→ The task: Using the listing below, retype exactly the lines starting at the one with "продаж. Картофель хорошо" and ending at the one with "неприхотливость к выбору почв.", and include both.

→ Records supplied:
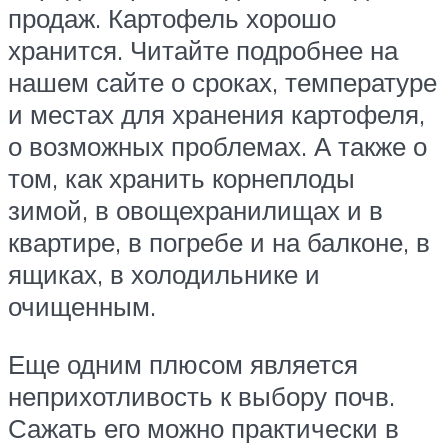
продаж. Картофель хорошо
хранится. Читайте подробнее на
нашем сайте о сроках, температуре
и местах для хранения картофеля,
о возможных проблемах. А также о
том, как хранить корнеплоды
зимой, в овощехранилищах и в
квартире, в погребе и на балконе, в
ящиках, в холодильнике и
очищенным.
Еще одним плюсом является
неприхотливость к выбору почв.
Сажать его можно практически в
--
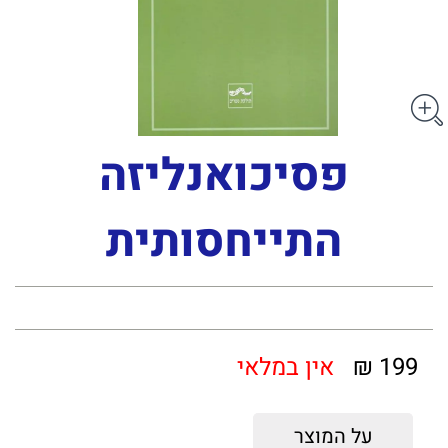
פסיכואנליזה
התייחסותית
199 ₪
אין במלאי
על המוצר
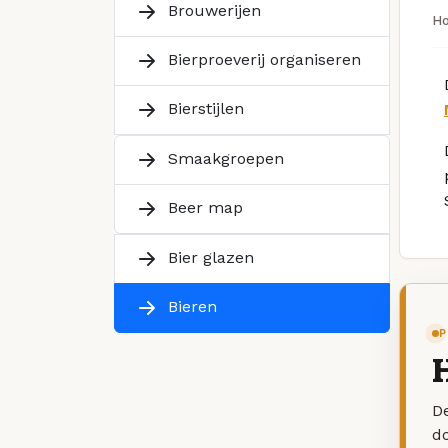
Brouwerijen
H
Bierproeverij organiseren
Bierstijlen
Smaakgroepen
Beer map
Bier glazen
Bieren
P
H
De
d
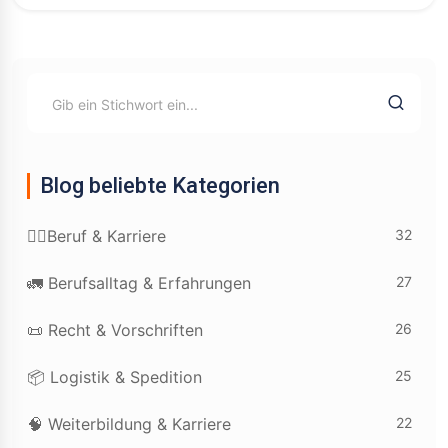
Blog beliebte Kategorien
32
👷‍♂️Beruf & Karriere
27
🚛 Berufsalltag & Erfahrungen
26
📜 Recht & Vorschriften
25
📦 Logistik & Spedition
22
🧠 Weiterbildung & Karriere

→ Finished task:
продаж. Картофель хорошо
хранится. Читайте подробнее на
нашем сайте о сроках, температуре
и местах для хранения картофеля,
о возможных проблемах. А также о
том, как хранить корнеплоды
зимой, в овощехранилищах и в
квартире, в погребе и на балконе, в
ящиках, в холодильнике и
очищенным.
Еще одним плюсом является
неприхотливость к выбору почв.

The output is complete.